15 сентября Кевину исполнилось пятнадцать лет, и он получил именно тот подарок, о котором мечтал: «Солнце».
Речь идет о Кевине Дэлевене, а «Солнце» — это «Солнце-660», полароидная камера: для начинающего фотографа она сделает все что угодно, разве только не нарежет сандвичи с копченой колбасой.
Разумеется, были и другие подарки: Мег, его сестра, подарила носки, которые связала сама, бабушка из Де-Мойна — десять долларов, а тетя Хильда прислала, как присылала всегда, узенький галстук-шнурок с уродливым зажимом. Первый такой галстук она прислала на трехлетие Кевина; таким образом, в ящике его бюро уже лежали (и ни разу не доставались) двенадцать галстуков с уродливыми зажимами. Теперь к ним прибавился тринадцатый. Хотя мальчик никогда не надел бы ни один, выбросить галстуки ему не разрешали.

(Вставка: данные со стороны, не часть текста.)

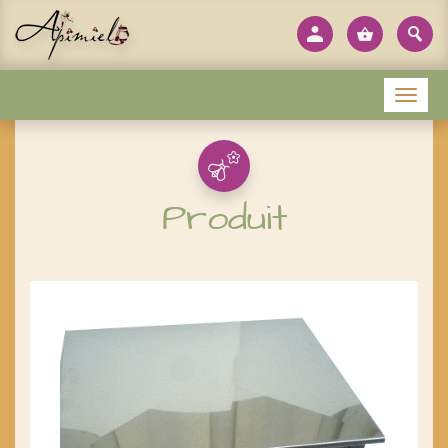
Panneau de gestion des cookies
Menu
Produit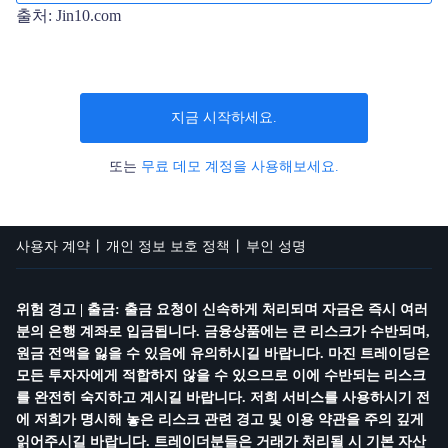
출처: Jin10.com
지금 시작하세요.
또는
무료 데모 계정을 사용해보세요.
사용자 계약
개인 정보 보호 정책
부인 성명
위험 경고 | 출금: 출금 요청이 신속하게 처리되며 자금은 즉시 여러
분의 은행 계좌로 입금됩니다. 금융상품에는 큰 리스크가 수반되며,
원금 전액을 잃을 수 있음에 유의하시길 바랍니다. 마진 트레이딩은
모든 투자자에게 적합하지 않을 수 있으므로 이에 수반되는 리스크
를 완전히 숙지하고 계시길 바랍니다. 저희 서비스를 사용하시기 전
에 저희가 명시해 놓은 리스크 관련 경고 및 이용 약관을 주의 깊게
읽어주시길 바랍니다. 트레이더분들은 거래가 처리될 시 기본 자산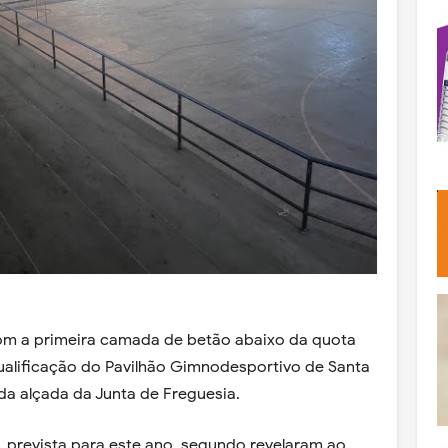
com a primeira camada de betão abaixo da quota
qualificação do Pavilhão Gimnodesportivo de Santa
a da alçada da Junta de Freguesia.
prevista para este ano, segundo revelaram ao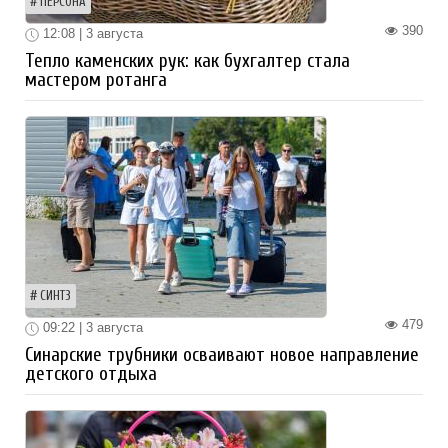
ПЕРСОНА
390
12:08 | 3 августа
Тепло каменских рук: как бухгалтер стала
мастером ротанга
СИНТЗ
479
09:22 | 3 августа
Синарские трубники осваивают новое направление
детского отдыха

Тетя Хильда жила в Портленде. Она не приезжала на день рождения ни к Кевину, ни к Мег, но могла приехать. Действительно могла, ведь от Портленда до Касл-Рока всего пятьдесят миль. А если б она приехала… и попросила Кевина показать один из подаренных ею галстуков (или Мег — один из шейных платков)? С другими родственниками удалось бы и отвертеться. Но с тетей Хильдой такой номер не проходил. От других родственников ее отличало по крайней мере два качества: она была Старая и Богатая.
И мать Кевина не сомневалась: когда-нибудь тетя Хильда ЧТО-ТО СДЕЛАЕТ для Кевина и Мег. Под ЧТО-ТО подразумевался пункт завещания, который станет известен после того, как старуха отдаст концы. И родители наивно полагали, что от детей не убудет, если они поберегут ужасные галстуки-шнурки и не менее ужасные шейные платки. Поэтому тринадцатому галстуку (с зажимом-дятлом) предстояло лечь рядом с остальными двенадцатью, а на следующий день Кевин собирался написать тете Хильде письмо и поблагодарить ее. Не потому, что на этом настояла бы его мать. И не потому, что он думал или надеялся найти упоминание о себе в завещании тети Хильды. Просто он был хорошо воспитанным мальчиком, без дурных привычек.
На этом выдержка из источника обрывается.